Яков Михайлик - Соколиная семья
Заметив нас, Ю-88 потянули вверх, поближе к спасительным облакам. Вражеских истребителей не видно. Обнаглели, ходят на разбой без прикрытия. Ну теперь-то уж отведу душу! — дрожа от нетерпения, подумал я и снял предохранители с пулеметных гашеток.
Туши юнкерсов расплываются в облачном молоке. Вслед за ведущим ныряю в белесый омут, отвернув в целях безопасности градусов на десять вправо. Облачность оказалась не очень толстой, и через минуту я снова увидел бомбардировщиков.
Раздумывать некогда. Враг передо мной. Моторы Ю-88 оставляют полосы несгоревшей смеси. Значит, работают на пределе. Даю максимальный газ и занимаю выгодное положение для атаки. Фашисты отстреливаются. Вижу точечные вспышки. Нет, не выйдет! Небольшое скольжение, и очередь вражеского стрелка прочертила небо в стороне от меня. Маневр удался. Теперь буду бить я. Выравниваю самолет и самому себе командую: Огонь!
Снаряды зажгли переднюю часть фюзеляжа. Бомбардировщик резко сбавляет скорость. Чтобы не столкнуться с ним, круто ухожу вниз. Сбил или нет? Смотрю: летит, гад… Повторяю атаку. Теперь уже с набором высоты. Но скорость потеряна, и огненная трасса прошла где-то впереди юнкерса. Вспомнилась неудача с мессершмиттом. Довольно уроков, этого не упущу. Левый боевой разворот, и бомбардировщик снова в прицеле. Стрелок молчит. Видно, получил свое. Капут. Надеясь спастись, летчик крутым пикированием пытается уйти в облако. Поздно! Длинная очередь прошивает правое крыло и мотор. Из-под капота выбивается пламя. Еще удар! Фашистский бомбардировщик рухнул вниз.
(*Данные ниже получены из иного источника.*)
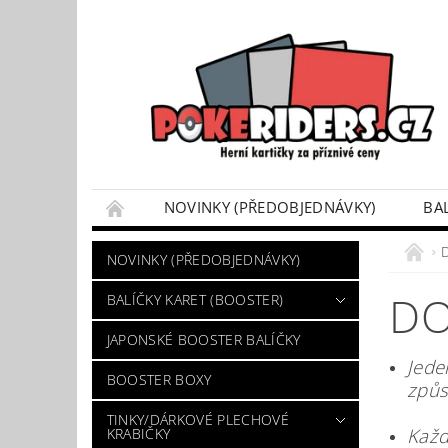
NOVINKY (PŘEDOBJEDNÁVKY)
BA
POKÉMON BOX SETY
TINKY/DÁRKOVÉ P
NOVINKY (PŘEDOBJEDNÁVKY)
VÝKUP POKÉMON KARET
DÁRKOVÝ POU
DO
BALÍČKY KARET (BOOSTER)
JAPONSKÉ BOOSTER BALÍČKY
Jede
BOOSTER BOXY
způs
TINKY/DÁRKOVÉ PLECHOVÉ
Každ
KRABIČKY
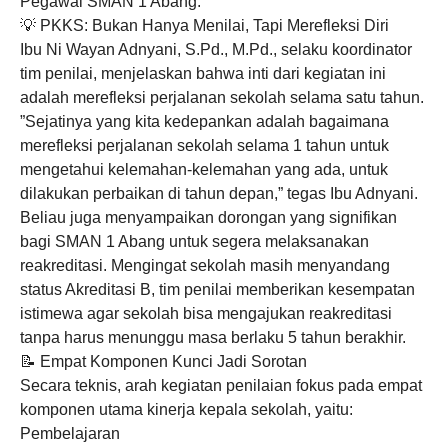
Pegawai SMAN 1 Abang.
​💡 PKKS: Bukan Hanya Menilai, Tapi Merefleksi Diri
​Ibu Ni Wayan Adnyani, S.Pd., M.Pd., selaku koordinator
tim penilai, menjelaskan bahwa inti dari kegiatan ini
adalah merefleksi perjalanan sekolah selama satu tahun.
​”Sejatinya yang kita kedepankan adalah bagaimana
merefleksi perjalanan sekolah selama 1 tahun untuk
mengetahui kelemahan-kelemahan yang ada, untuk
dilakukan perbaikan di tahun depan,” tegas Ibu Adnyani.
​Beliau juga menyampaikan dorongan yang signifikan
bagi SMAN 1 Abang untuk segera melaksanakan
reakreditasi. Mengingat sekolah masih menyandang
status Akreditasi B, tim penilai memberikan kesempatan
istimewa agar sekolah bisa mengajukan reakreditasi
tanpa harus menunggu masa berlaku 5 tahun berakhir.
​📝 Empat Komponen Kunci Jadi Sorotan
​Secara teknis, arah kegiatan penilaian fokus pada empat
komponen utama kinerja kepala sekolah, yaitu:
​Pembelajaran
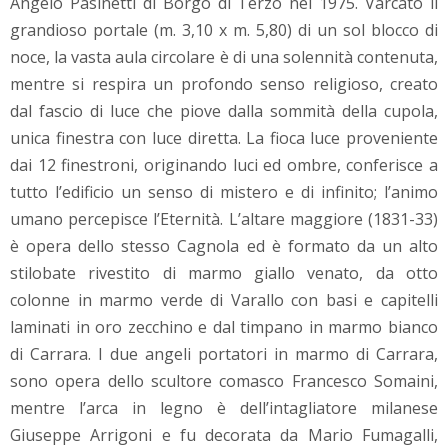
Angelo Pasinetti di Borgo di Terzo nel 1975. Varcato il
grandioso portale (m. 3,10 x m. 5,80) di un sol blocco di
noce, la vasta aula circolare è di una solennità contenuta,
mentre si respira un profondo senso religioso, creato
dal fascio di luce che piove dalla sommità della cupola,
unica finestra con luce diretta. La fioca luce proveniente
dai 12 finestroni, originando luci ed ombre, conferisce a
tutto l’edificio un senso di mistero e di infinito; l’animo
umano percepisce l’Eternità. L’altare maggiore (1831-33)
è opera dello stesso Cagnola ed è formato da un alto
stilobate rivestito di marmo giallo venato, da otto
colonne in marmo verde di Varallo con basi e capitelli
laminati in oro zecchino e dal timpano in marmo bianco
di Carrara. I due angeli portatori in marmo di Carrara,
sono opera dello scultore comasco Francesco Somaini,
mentre l’arca in legno è dell’intagliatore milanese
Giuseppe Arrigoni e fu decorata da Mario Fumagalli,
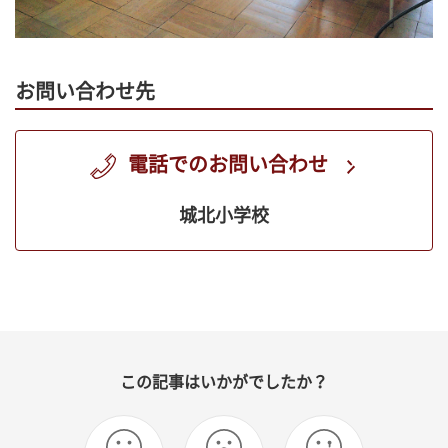
お問い合わせ先
電話でのお問い合わせ
城北小学校
この記事はいかがでしたか？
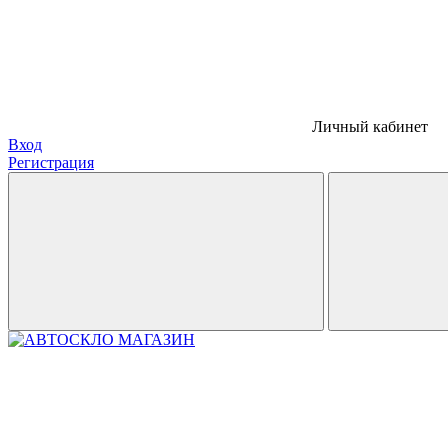
Личный кабинет
Вход
Регистрация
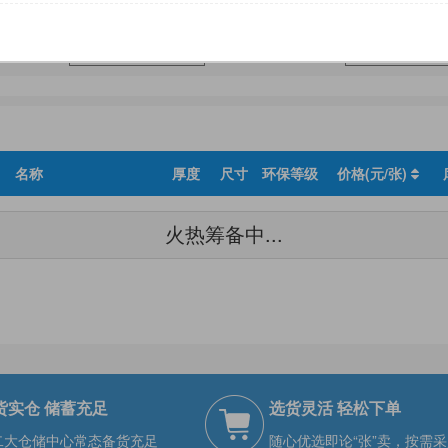
尺寸
环保等级
名称
厚度
尺寸
环保等级
价格(元/张)
火热筹备中...
货实仓 储蓄充足
选货灵活 轻松下单
二大仓储中心常态备货充足
随心优选即论“张”卖，按需采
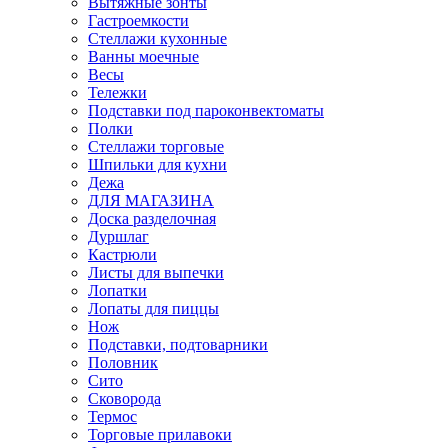
Вытяжные зонты
Гастроемкости
Стеллажи кухонные
Ванны моечные
Весы
Тележки
Подставки под пароконвектоматы
Полки
Стеллажи торговые
Шпильки для кухни
Дежа
ДЛЯ МАГАЗИНА
Доска разделочная
Дуршлаг
Кастрюли
Листы для выпечки
Лопатки
Лопаты для пиццы
Нож
Подставки, подтоварники
Половник
Сито
Сковорода
Термос
Торговые прилавоки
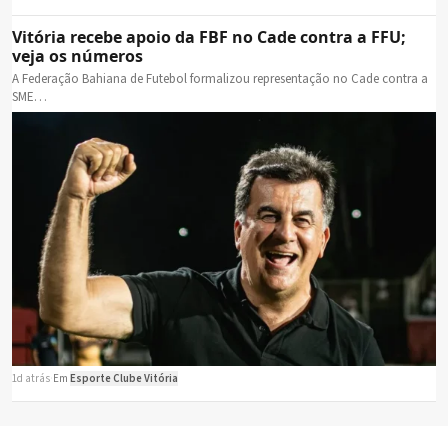
Vitória recebe apoio da FBF no Cade contra a FFU;
veja os números
A Federação Bahiana de Futebol formalizou representação no Cade contra a
SME…
1d atrás
·
Em
Esporte Clube Vitória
Боевым разворотом выхожу из атаки. Вокруг меня черные шапки разрывов. Это бьют вражеские зенитчики. Бьют сквозь облачную пелену на звук мотора. Но теперь я знаю, что такое шевелящиеся клубки. Подальше от них! Ложусь на обратный курс. Смотрю на часы. Ого, сорок с лишним минут в воздухе. Наверное, далеко забрался в погоне за юнкерсом. Удача подмывала на размышления. Зря, пожалуй, ныл, прибеднялся. И сам я – парень не такой уж никудышный, и самолет у меня что надо. Скорость куда больше, чем у юнкерса и даже мессера. Значит, бьет советский як фашистских вояк. Дай время, мы еще загоним их за Одер…
Радость первой победы, открытия личного боевого счета вытесняется тревогой – как попасть на свой аэродром. Облака. Облака снизу и сверху. Что делать? Набрать высоту и выброситься с парашютом? За это никто не осудит. Но у тебя есть совесть, и она не позволяет бросить самолет. Нельзя бросать: в полку каждая машина на счету. Бросишь – останешься безлошадником. А жизнь, разве она дешевле машины?
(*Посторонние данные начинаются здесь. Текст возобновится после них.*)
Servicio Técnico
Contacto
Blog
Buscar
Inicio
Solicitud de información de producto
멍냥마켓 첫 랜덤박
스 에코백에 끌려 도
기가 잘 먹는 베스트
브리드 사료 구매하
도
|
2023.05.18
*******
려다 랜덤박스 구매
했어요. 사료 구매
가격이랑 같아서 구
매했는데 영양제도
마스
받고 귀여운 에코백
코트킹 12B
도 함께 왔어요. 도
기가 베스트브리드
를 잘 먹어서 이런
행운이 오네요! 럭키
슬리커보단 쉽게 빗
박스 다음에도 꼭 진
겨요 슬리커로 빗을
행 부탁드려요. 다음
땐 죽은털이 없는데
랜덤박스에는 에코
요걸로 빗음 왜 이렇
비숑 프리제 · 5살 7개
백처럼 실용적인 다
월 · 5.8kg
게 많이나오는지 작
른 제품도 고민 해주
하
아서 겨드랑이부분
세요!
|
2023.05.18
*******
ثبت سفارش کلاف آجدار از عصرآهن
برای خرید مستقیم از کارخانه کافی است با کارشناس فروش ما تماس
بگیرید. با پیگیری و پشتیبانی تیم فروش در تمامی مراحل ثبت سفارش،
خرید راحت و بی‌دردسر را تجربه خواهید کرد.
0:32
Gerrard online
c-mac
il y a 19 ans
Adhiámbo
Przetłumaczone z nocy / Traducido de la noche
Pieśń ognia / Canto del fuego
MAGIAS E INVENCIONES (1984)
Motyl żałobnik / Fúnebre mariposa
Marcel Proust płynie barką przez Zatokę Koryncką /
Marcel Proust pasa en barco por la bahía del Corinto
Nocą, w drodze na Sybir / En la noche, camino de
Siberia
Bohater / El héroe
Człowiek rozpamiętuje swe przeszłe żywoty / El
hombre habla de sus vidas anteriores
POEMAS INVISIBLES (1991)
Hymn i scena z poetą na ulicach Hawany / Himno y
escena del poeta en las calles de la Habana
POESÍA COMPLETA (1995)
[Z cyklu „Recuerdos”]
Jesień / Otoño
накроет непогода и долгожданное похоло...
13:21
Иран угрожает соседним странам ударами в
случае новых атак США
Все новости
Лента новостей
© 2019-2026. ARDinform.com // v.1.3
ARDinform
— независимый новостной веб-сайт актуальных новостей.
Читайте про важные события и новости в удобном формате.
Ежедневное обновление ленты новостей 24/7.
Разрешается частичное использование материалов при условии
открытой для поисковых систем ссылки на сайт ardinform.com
Прочь сомнения! Надо снижаться. Вот уже пятьсот метров, двести пятьдесят… А кругом все так же клубится непроглядная муть. Едва видны плоскости яка. Стрелка высотомера подходит к цифре двести. Где же земля? Еще мгновение – и самолет столкнется с землей. Сокращаю угол планирования до минимального. Прибор не показывает потерю высоты. Еще немного и… в кабину ворвался свет. Свет, отраженный от снега.
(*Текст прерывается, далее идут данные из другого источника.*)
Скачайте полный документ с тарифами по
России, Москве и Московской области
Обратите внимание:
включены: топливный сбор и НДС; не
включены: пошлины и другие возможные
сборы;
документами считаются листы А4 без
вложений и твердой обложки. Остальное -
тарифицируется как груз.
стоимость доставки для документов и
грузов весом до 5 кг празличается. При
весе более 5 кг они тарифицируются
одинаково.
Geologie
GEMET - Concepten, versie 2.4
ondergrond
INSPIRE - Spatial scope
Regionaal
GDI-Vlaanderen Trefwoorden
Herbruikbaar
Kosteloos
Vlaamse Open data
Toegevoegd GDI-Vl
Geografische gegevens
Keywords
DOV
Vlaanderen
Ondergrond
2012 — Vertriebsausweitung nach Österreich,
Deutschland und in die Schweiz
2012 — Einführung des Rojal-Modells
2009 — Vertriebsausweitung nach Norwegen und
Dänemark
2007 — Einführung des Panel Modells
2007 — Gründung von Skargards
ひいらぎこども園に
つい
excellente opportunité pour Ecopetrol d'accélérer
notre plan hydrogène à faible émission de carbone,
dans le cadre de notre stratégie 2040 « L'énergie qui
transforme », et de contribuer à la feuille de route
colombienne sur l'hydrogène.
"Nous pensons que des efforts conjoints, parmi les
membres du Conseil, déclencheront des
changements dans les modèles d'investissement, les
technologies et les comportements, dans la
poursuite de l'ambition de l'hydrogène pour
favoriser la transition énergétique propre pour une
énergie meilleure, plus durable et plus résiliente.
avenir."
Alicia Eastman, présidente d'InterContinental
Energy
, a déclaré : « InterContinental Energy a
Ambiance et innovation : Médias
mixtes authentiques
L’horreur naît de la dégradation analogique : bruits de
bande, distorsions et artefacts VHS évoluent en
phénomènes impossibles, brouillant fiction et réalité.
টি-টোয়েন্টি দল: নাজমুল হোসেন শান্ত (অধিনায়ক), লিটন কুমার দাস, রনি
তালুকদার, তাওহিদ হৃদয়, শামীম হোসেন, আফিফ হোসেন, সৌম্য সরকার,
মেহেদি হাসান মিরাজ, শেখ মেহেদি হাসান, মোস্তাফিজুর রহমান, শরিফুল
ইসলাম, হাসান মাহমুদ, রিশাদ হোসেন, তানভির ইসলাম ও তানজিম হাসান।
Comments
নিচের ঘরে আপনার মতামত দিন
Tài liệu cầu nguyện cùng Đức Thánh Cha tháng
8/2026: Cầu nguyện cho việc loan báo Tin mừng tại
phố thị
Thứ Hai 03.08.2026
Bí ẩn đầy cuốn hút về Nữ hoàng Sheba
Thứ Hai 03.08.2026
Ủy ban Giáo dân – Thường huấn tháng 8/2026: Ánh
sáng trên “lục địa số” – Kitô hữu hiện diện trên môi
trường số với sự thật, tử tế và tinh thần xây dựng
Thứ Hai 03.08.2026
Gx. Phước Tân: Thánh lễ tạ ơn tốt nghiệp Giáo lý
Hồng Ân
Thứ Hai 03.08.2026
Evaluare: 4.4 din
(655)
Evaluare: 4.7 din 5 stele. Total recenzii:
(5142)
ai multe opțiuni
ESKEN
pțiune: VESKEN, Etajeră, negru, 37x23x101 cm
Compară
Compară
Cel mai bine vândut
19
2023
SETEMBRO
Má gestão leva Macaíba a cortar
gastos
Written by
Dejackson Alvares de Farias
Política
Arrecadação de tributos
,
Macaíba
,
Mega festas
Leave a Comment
Стало легко. Так легко, будто с плеч сброшена многослойная тяжесть коварных облаков. Впрочем, ощущение легкости оказалось недолгим. Где я? Ни одного знакомого ориентира. Снега да лесные массивы. Насколько хватает глаз. И облака. Они уже прижали меня до семидесяти метров. Где-то поблизости должна быть железная дорога Брянск – Москва. Мой курс перпендикулярен к ней.
Лечу. Каждая минута кажется вечностью. А их прошло семь, этих минут, пока подо мной показалось железнодорожное полотно. Теперь-то найду своих. Очертания строений. Дымящиеся трубы. Город. Знакомое шоссе. Но что за наваждение? Не узнаю города. Делаю круг, второй, третий… Смотрю на карту. Карта не помогает на такой высоте. Зло отшвыриваю планшет и снова до боли в глазах всматриваюсь в очертания города. Ба, да это же Малоярославец! Разворачиваюсь и иду на Медынь.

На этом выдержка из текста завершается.